Please file this under self-indulgent caterwauling and either forget about it or quote from it when I get too high and mighty. It won't stop me from pummeling you but think of how much you'll enjoy pissing me off.

Thursday, August 02, 2007

symantec or syphilis...give me a minute to decide

Had the most blindingly bad tech support experience ever last night—and I've racked up some major time on the phone with techies in my nerdy life. I went to the Symantec Norton Anti-Virus for Mac product page and clicked on upgrade. Purchased the product and as I was about to download, I realized that the product upgrade was for Windows machines. Go figure.

After some unforgivable web maze shenanigans, I found the support "we'll call you" form. The only positive part of this labyrinthian nightmare was that they called me within 5 minutes.

I'm not sure that I can put into words how abysmal my Symantec customer service experience was with one earnest but inept CSR named Maximus. Almost breathtaking in its shititude.

Here's a brief not-verbatim* selection of my torturous conversation with Max (and godhelpme, this really is a prime example of why outsourcing tech support to other countries can be even more maddening than dealing with lousy support in your own culture):

(we're at least 15 minutes into this ordeal by now)
Max: Okay, I need to log this information.
Me: (waiting)
Max: Okay?
Me: Yes. Sure.
Max: Okay. Please hold on while I log this in.
Me: Fine.
Max: I apologize for the inconvenience.
Me: (waiting, because I felt by this time that I had given him the immense amount of support and loving assurance that he apparently needed.)
Max: Hello? (almost panicky-sounding) Are you still there?
Me: Yes. Yes, of course.
Max: Okay, okay. I'm almost finished. Just another minute. Just another minute.
Me: (swearing silently) That's fine.
Ten minutes and 10 repetitions later
Max: Okay. You will have a refund in a couple of days. In 4-7 working days.
Me: Uh...okay. So you said I can just order the Mac Upgrade with you, right?
Max: Yes. I need to go check with my manager. Okay?
Me: Sure.
Max: You hold and I'll go check.
Me: Fine.
Max: I apologize for the inconvenience.
Me: Really, it's fine. Go ahead.
10 variations on this theme and 5 minutes later:
Max: I cannot order this for you to download but I can tell you the web address and help you order it online.
Me: That's alright, I already have the site open. That's how I found the [superlative] tech support [I am presently enjoying].
Max: (Begins what scarring experience now tells me will be a 10-minute explanation about why he can't do what he said he could do earlier. The bowing, scraping and overexplaining is so homocidally tedious that I will spare you the verbiage. I cut him off.)
Me: No, really, Max, it's fine. I'm on the site right now and I'm not going to have a problem. Thanks. That's all I need.
Max: You will be receiving an email about this customer support. (Unbelievable. Add more filler here. Lorem ipsum...) Are you happy with the support I have provided? (etc. ad nauseum)
Me: Yes. Yes. You bet, Max. Everything is great. Gotta go now.
Max: Have a good day, I mean have a good evening. You have been a very nice customer...
Me: Bye-bye Max. (click)
No kidding, this experience dragged on for 30-40 minutes. Every minute of it longer than the previous. If I hadn't been concerned about making sure he refunded my account (and I won't be know if that's actually happened for a few more days) I would have just hung up.
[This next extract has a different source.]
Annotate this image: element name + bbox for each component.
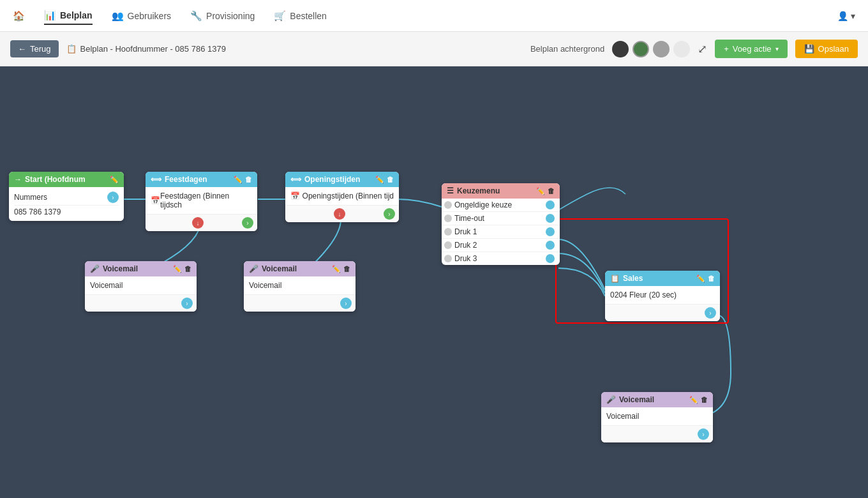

Norton had already been irritating me with their pester bot programs and their bullshit policies. This was the coup de grĂ¢ce
. I'm done. My friend Dave recommended ClamX instead and I'm willing to try some random cephalopod- pelecypod-inspired freeware rather than ever deal with Norton/Symantec again.

*not verbatim because I don't monitor my own conversations. Evidently I don't give a fuck about quality assurance or training.